▶ ACTIVITY: Copy every entry in the listing below exactly, but not the pictures.

----

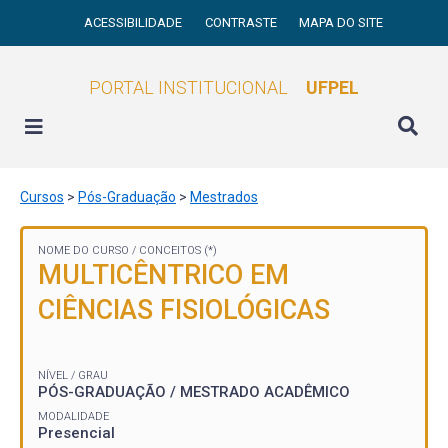
ACESSIBILIDADE
CONTRASTE
MAPA DO SITE
PORTAL INSTITUCIONAL
UFPEL
Cursos
>
Pós-Graduação
>
Mestrados
NOME DO CURSO /
CONCEITOS (*)
MULTICÊNTRICO EM
CIÊNCIAS FISIOLÓGICAS
NÍVEL / GRAU
PÓS-GRADUAÇÃO / MESTRADO ACADÊMICO
MODALIDADE
Presencial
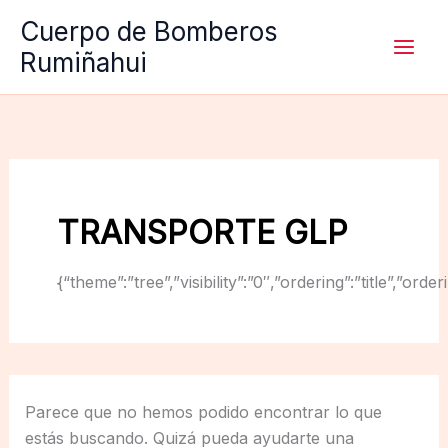
Ir
Cuerpo de Bomberos
al
Rumiñahui
contenido
TRANSPORTE GLP
{“theme”:”tree”,”visibility”:”0″,”ordering”:”title”,
Parece que no hemos podido encontrar lo que
estás buscando. Quizá pueda ayudarte una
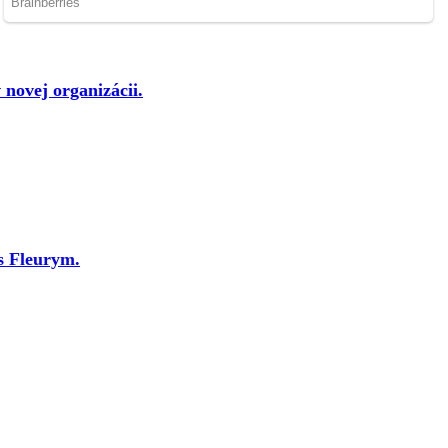
novej organizácii.
s Fleurym.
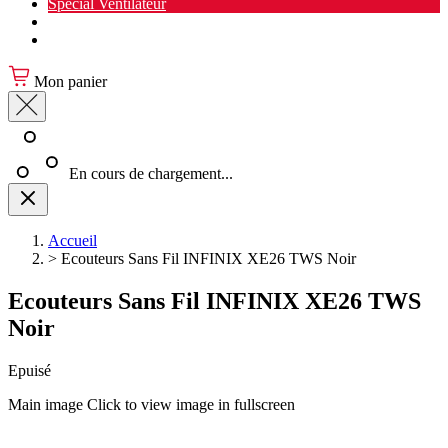
Spécial Ventilateur
Nouveauté Cuisine
Spécial Salon de jardin
Mon panier
En cours de chargement...
Accueil
>
Ecouteurs Sans Fil INFINIX XE26 TWS Noir
Ecouteurs Sans Fil INFINIX XE26 TWS
Noir
Epuisé
Main image
Click to view image in fullscreen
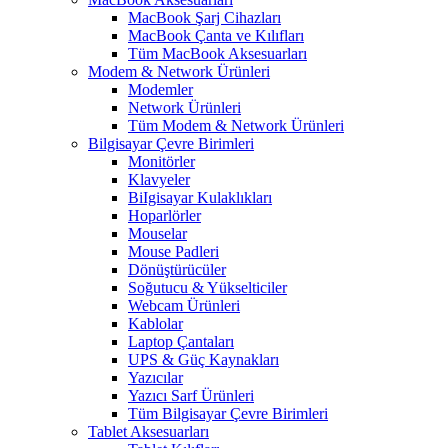
MacBook Şarj Cihazları
MacBook Çanta ve Kılıfları
Tüm MacBook Aksesuarları
Modem & Network Ürünleri
Modemler
Network Ürünleri
Tüm Modem & Network Ürünleri
Bilgisayar Çevre Birimleri
Monitörler
Klavyeler
BiIgisayar Kulaklıkları
Hoparlörler
Mouselar
Mouse Padleri
Dönüştürücüler
Soğutucu & Yükselticiler
Webcam Ürünleri
Kablolar
Laptop Çantaları
UPS & Güç Kaynakları
Yazıcılar
Yazıcı Sarf Ürünleri
Tüm Bilgisayar Çevre Birimleri
Tablet Aksesuarları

----

▶ TASK ANSWER:
ACESSIBILIDADE
CONTRASTE
MAPA DO SITE
PORTAL INSTITUCIONAL
UFPEL
Cursos
>
Pós-Graduação
>
Mestrados
NOME DO CURSO /
CONCEITOS (*)
MULTICÊNTRICO EM
CIÊNCIAS FISIOLÓGICAS
NÍVEL / GRAU
PÓS-GRADUAÇÃO / MESTRADO ACADÊMICO
MODALIDADE
Presencial
Ir
Cuerpo de Bomberos
al
Rumiñahui
contenido
TRANSPORTE GLP
{“theme”:”tree”,”visibility”:”0″,”ordering”:”title”,
Parece que no hemos podido encontrar lo que
estás buscando. Quizá pueda ayudarte una
novej organizácii.
s Fleurym.
Spécial Ventilateur
Nouveauté Cuisine
Spécial Salon de jardin
Mon panier
En cours de chargement...
Accueil
>
Ecouteurs Sans Fil INFINIX XE26 TWS Noir
Ecouteurs Sans Fil INFINIX XE26 TWS
Noir
Epuisé
Main image
Click to view image in fullscreen
MacBook Şarj Cihazları
MacBook Çanta ve Kılıfları
Tüm MacBook Aksesuarları
Modem & Network Ürünleri
Modemler
Network Ürünleri
Tüm Modem & Network Ürünleri
Bilgisayar Çevre Birimleri
Monitörler
Klavyeler
BiIgisayar Kulaklıkları
Hoparlörler
Mouselar
Mouse Padleri
Dönüştürücüler
Soğutucu & Yükselticiler
Webcam Ürünleri
Kablolar
Laptop Çantaları
UPS & Güç Kaynakları
Yazıcılar
Yazıcı Sarf Ürünleri
Tüm Bilgisayar Çevre Birimleri
Tablet Aksesuarları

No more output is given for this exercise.